69 Yemenli uzman, BM, UNICEF ve diğer STK’ların uzmanlarının gözlemlerine istinat eden raporda şöyle deniliyor: yaklaşık 10.2 milyon Yemenli kritik aşamada ve 6.8 milyon Yemenli de acil durumla karşı karşıya bulunuyor. raporda ayrıca hali hazırda Yemen’in 22 eyaletinden 20 eyaletinde insanlar açlık ve kıtlıkla karşı karşıya bulunduğu ve Ensarullah’ın kontrolü altında bulunan yedi eyalette acil şartlar hakim olduğu ifade ediliyor. Tüm bu anlatılanlar Suud rejiminin Yemenli mücahitlerle yüz yüze savaşta aciz kaldığını ve bu yüzden namertçe yöntemlere baş vurarak muhaliflerin kontrolü altında bulunan bölgelerde Yemen halkını katliam ettiğini ortaya koyuyor.

 

 

 

Kuşkusuz Suud rejimi ve Yemen savaşında pek de önemli rol ifa etmeyen bir kaç Arap müttefiki Yemen’de bu denli barbarca bir şekilde insanları ve özellikle çocukları katliam edemezdi.

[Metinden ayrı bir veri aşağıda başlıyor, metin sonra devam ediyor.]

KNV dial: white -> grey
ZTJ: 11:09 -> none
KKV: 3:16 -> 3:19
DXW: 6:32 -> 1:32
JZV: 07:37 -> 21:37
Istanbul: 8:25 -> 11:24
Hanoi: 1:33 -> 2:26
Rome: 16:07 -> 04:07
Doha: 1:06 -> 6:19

Ancak Amerika, İngiltere ve özellikle korsan İsrail gibi rejimlerin destekleri Suud hanedanını bu şekilde Yemen’de onca barbarca cinayeti işleme konusunda küstahlaştırdı.

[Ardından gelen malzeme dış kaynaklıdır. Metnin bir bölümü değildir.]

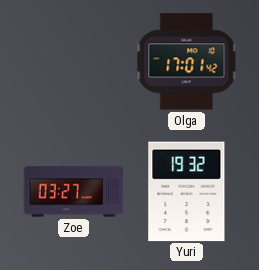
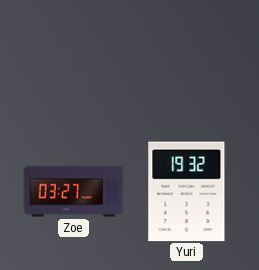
Olga: 17:01 -> none
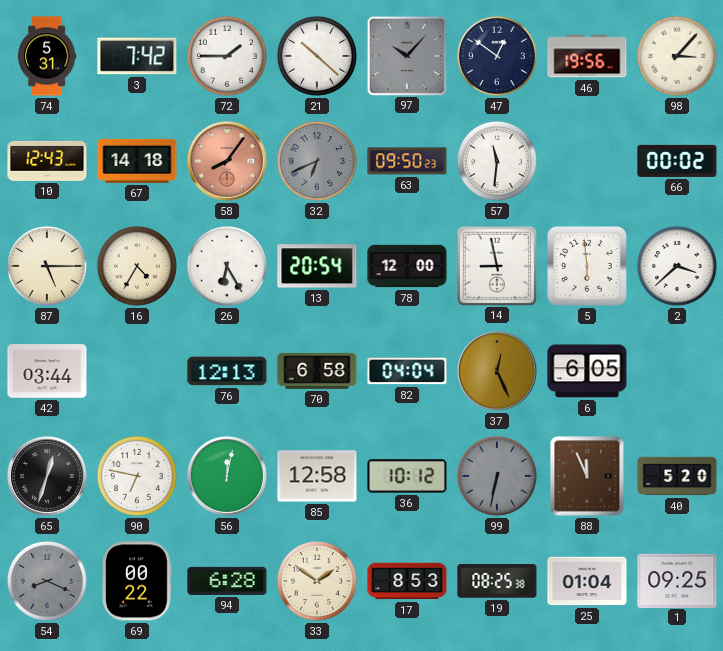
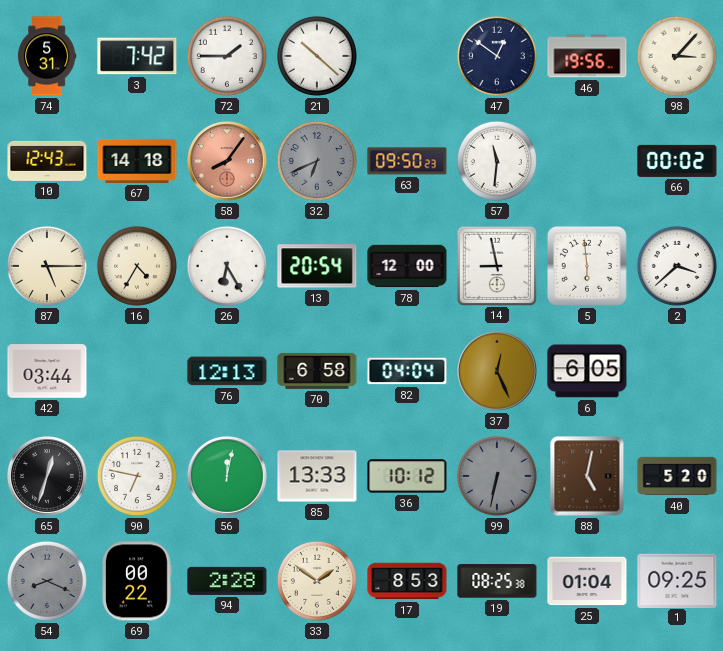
97: 10:07 -> none
85: 12:58 -> 13:33
88: 11:56 -> 5:02
94: 6:28 -> 2:28
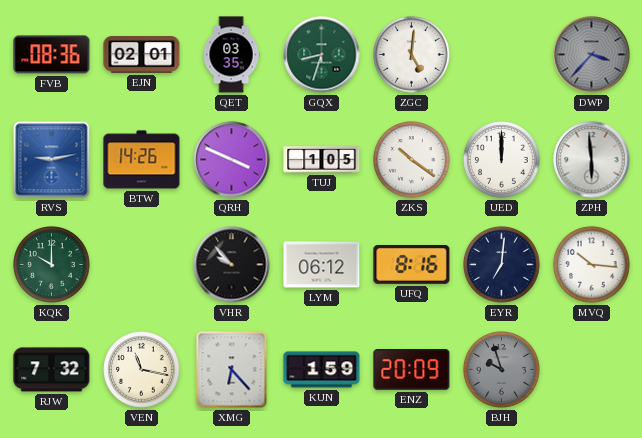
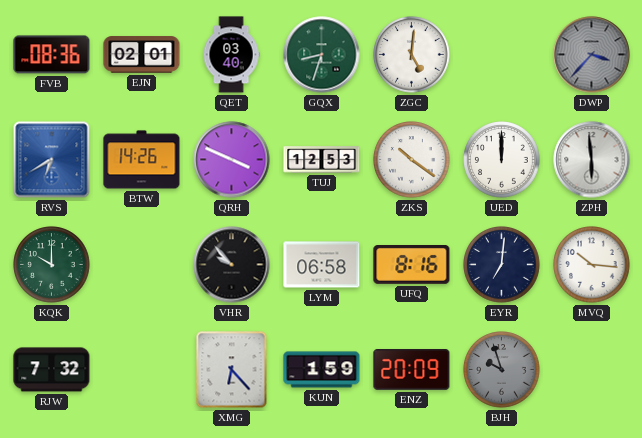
QET: 03:35 -> 03:40
RVS: 9:13 -> 6:40
TUJ: 1:05 -> 12:53
LYM: 06:12 -> 06:58
VEN: 11:17 -> none
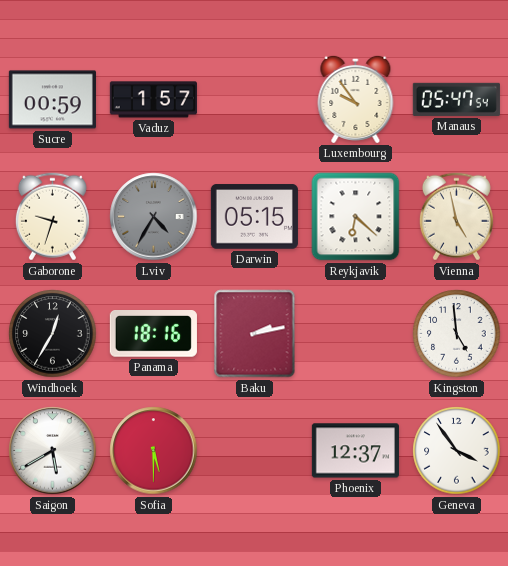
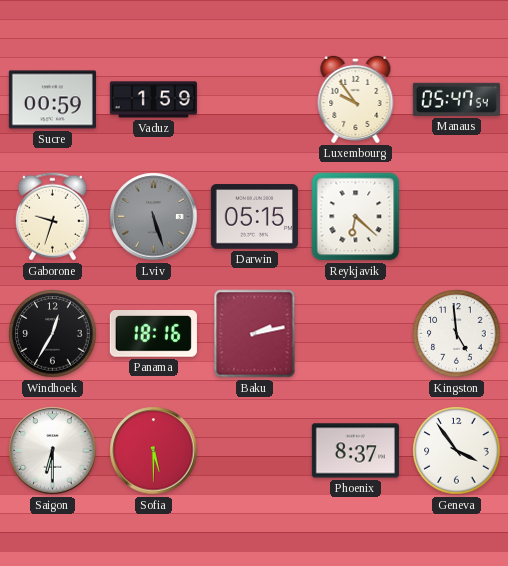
Vaduz: 1:57 -> 1:59
Lviv: 4:35 -> 5:27
Vienna: 4:58 -> none
Saigon: 5:40 -> 6:30
Phoenix: 12:37 -> 8:37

Amerika bir yandan Yemen krizinin barışçıl yollardan çözümüne vurgu yaparken öbür yandan Suud rejimine her türlü askeri, siyasi ve istihbarat desteği sağlıyor. Gerçekte Amerika yapımı ölümcül silahlar Arabistan rejiminin Yemen milletini kırmakta kullandığı en önemli silahlardır.

 

 

İngiltere de Yemen savaşı karşısında Amerika’dan farksız bir tutum izliyor. İngiltere’de muhalefet işçi partisi Başkanı Jeremy Korbin twitter hesabında İngiliz Başbakan Teressa May’in Arabistan ziyareti sırasında Yemen kuşatması karşısında sessiz kalması ve bu savaşta Riyad’a destek vermesi Yemen milletinin çektiği acılardan sorumlu olduğunu gösterdiğini belirtti. Korbin, Suud rejimi Yemen kuşatmasına derhal son vermesi ve Londra yönetimi de Riyad’a silah satışını durdurması gerektiğini vurguladı.

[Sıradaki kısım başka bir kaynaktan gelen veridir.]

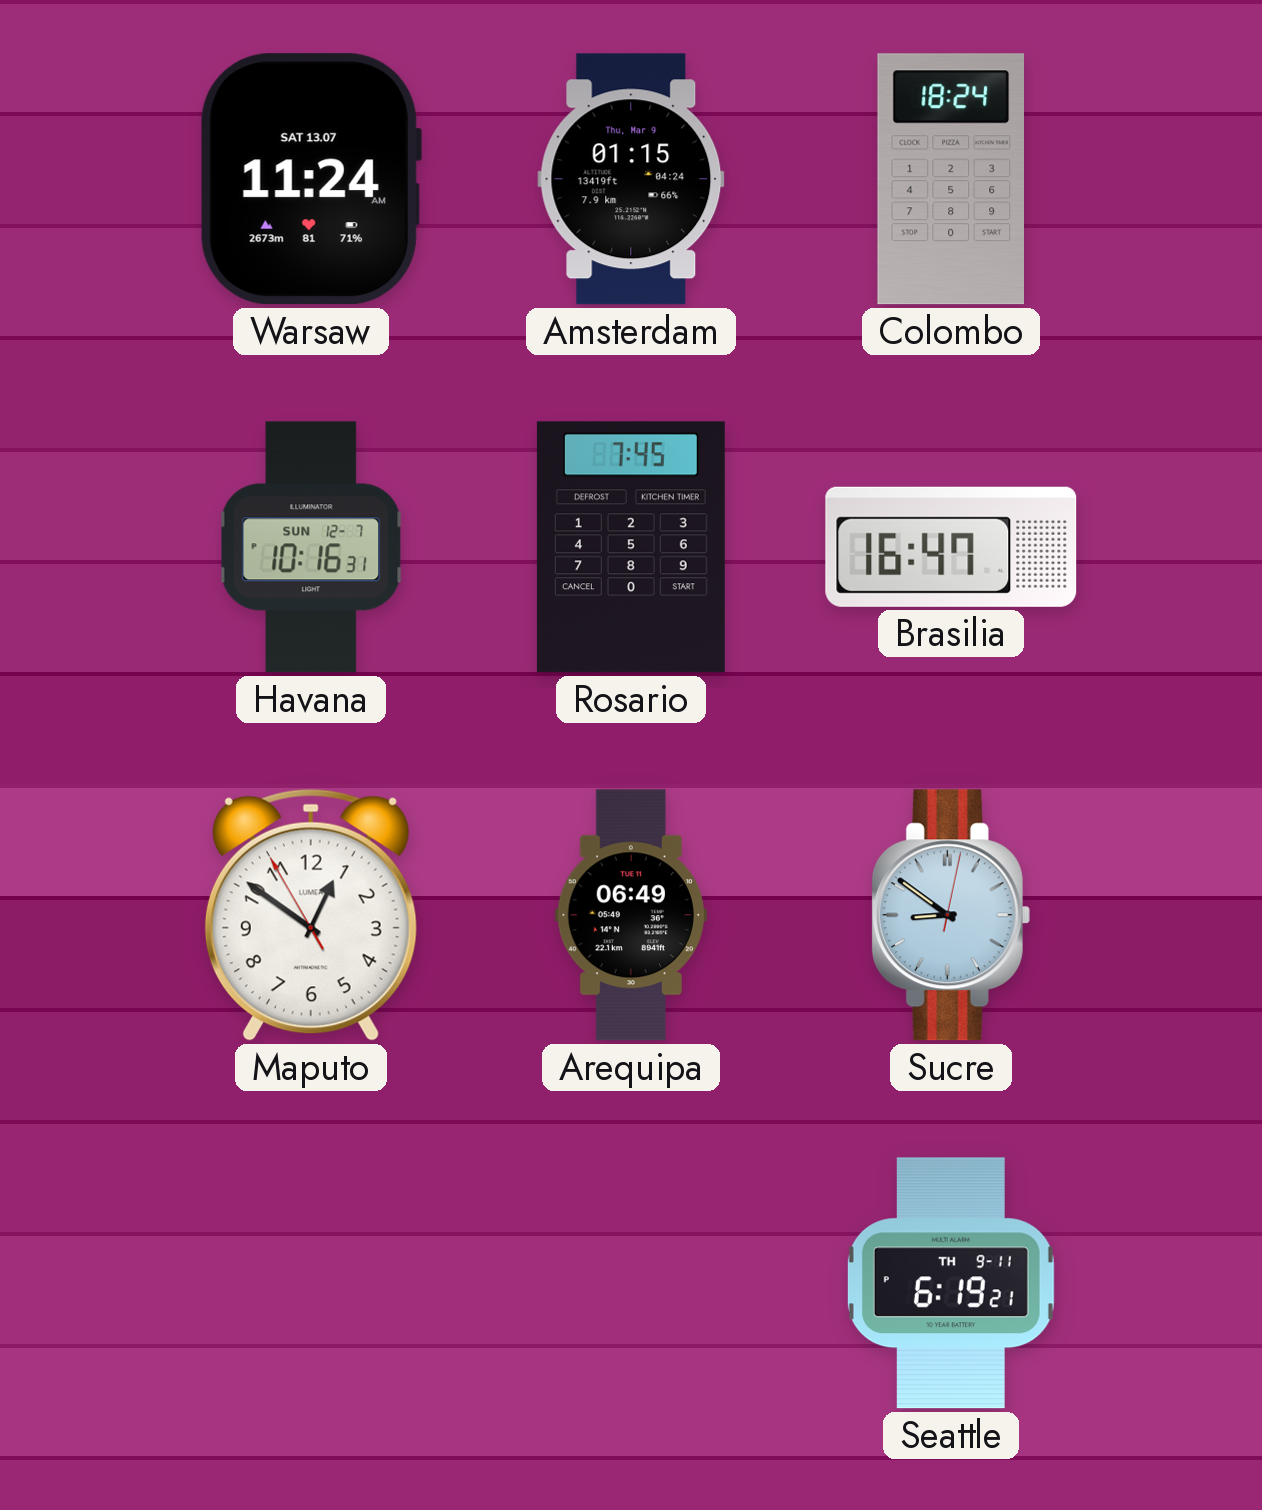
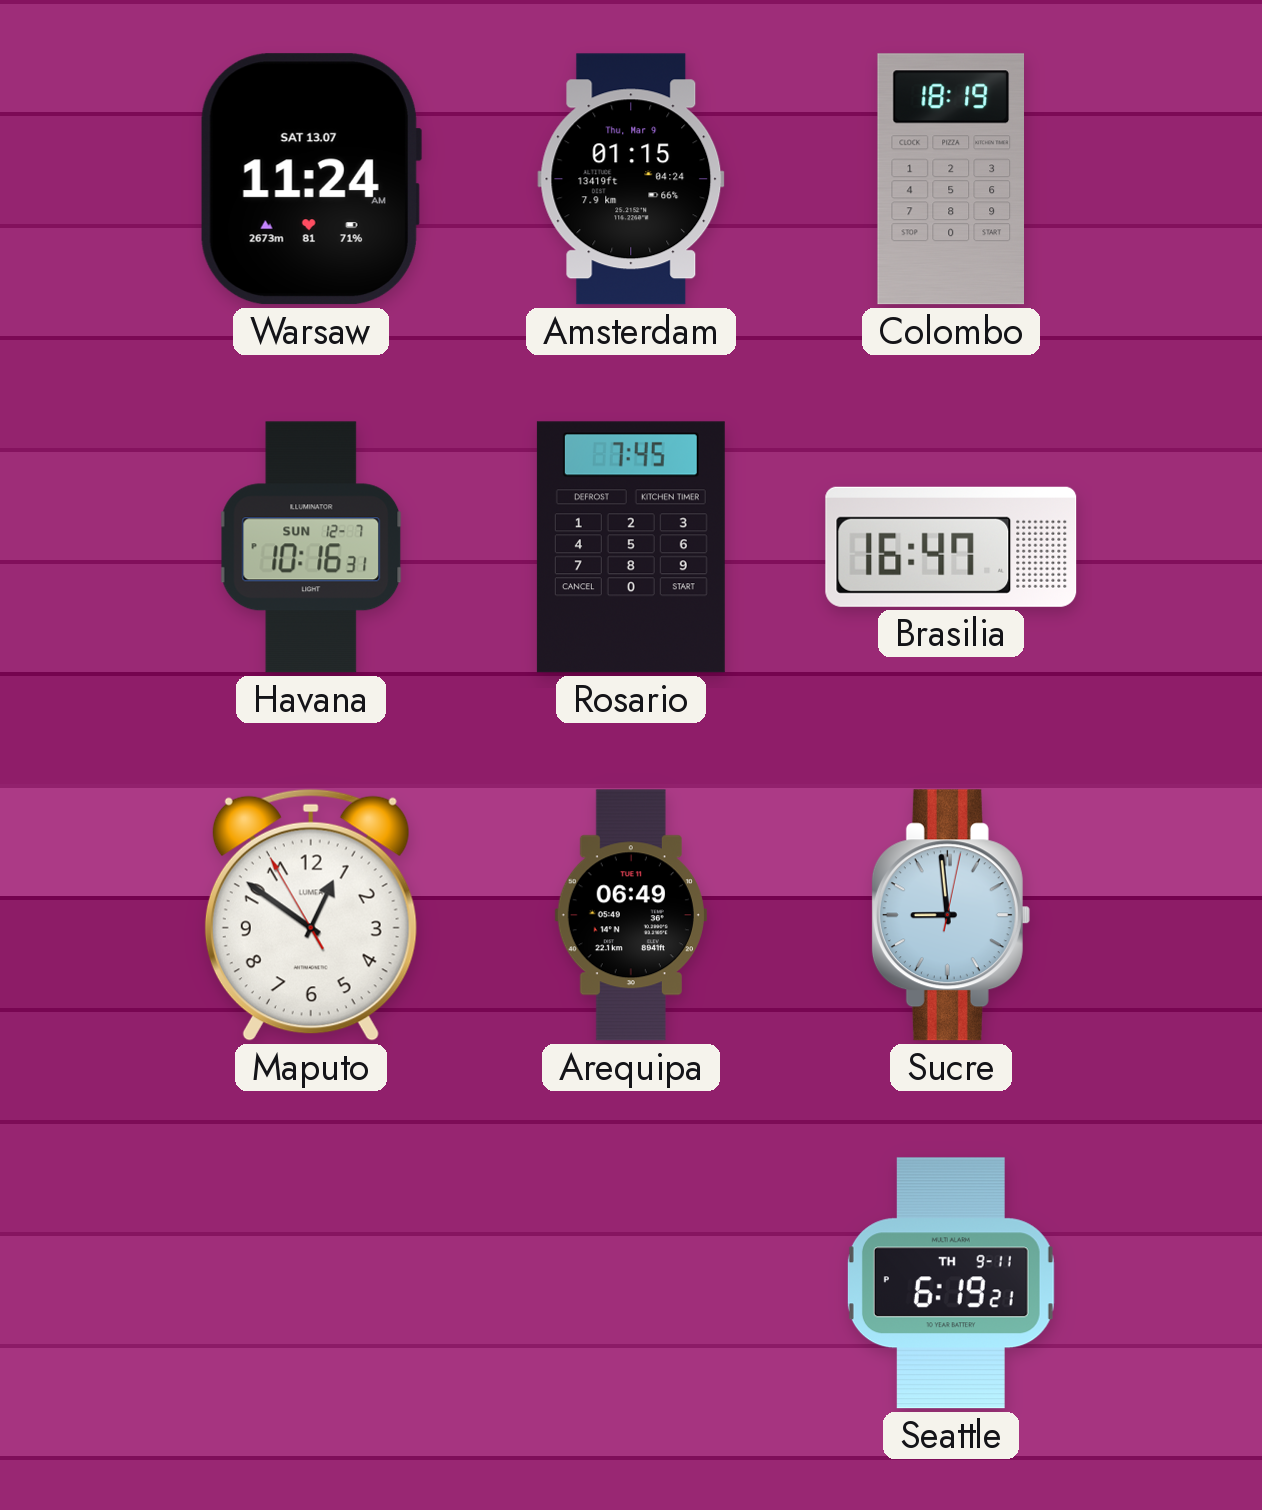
Colombo: 18:24 -> 18:19
Sucre: 8:51 -> 8:59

Bu arada siyonist rejimin Suud rejimine her türlü istihbarat ve hatta askeri yardımda bulunması ilginçtir. Bir süredir İran’a karşı Arabistan’a hakim olan Suud hanedanının müttefiki haline gelen İsrail bu hanedana her türlü desteği vermekten çekinmiyor.

 

 

Her halükarda Yemen’de başta çocuklar olmak üzere sivillerin Suud rejiminin saldırıları ve kuşatmasının esas kurbanı olduğu bir sırada uluslararası camia her ne şekilde olursa olsun Yemen’de daha fazla masum insanın ölümüne engel olması gerekiyor.